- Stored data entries
= Beginning of Section =

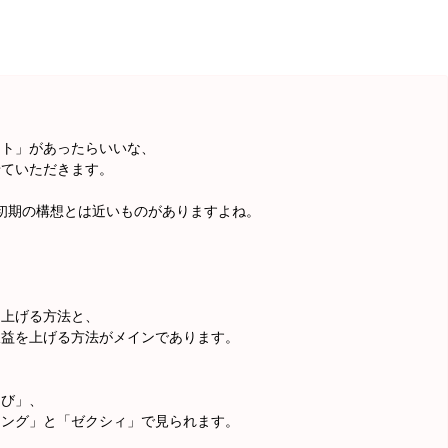
イト」があったらいいな、
せていただきます。
kの初期の構想とは近いものがありますよね。
を上げる方法と、
収益を上げる方法がメインであります。
なび」、
ィング」と「ゼクシィ」で見られます。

= End of Section =

- GOAL OF THE EXERCISE
Please transcribe each entry exactly, but skip any picture it holds.

- SOLUTION TO THIS TASK
イト」があったらいいな、
せていただきます。
kの初期の構想とは近いものがありますよね。
を上げる方法と、
収益を上げる方法がメインであります。
なび」、
ィング」と「ゼクシィ」で見られます。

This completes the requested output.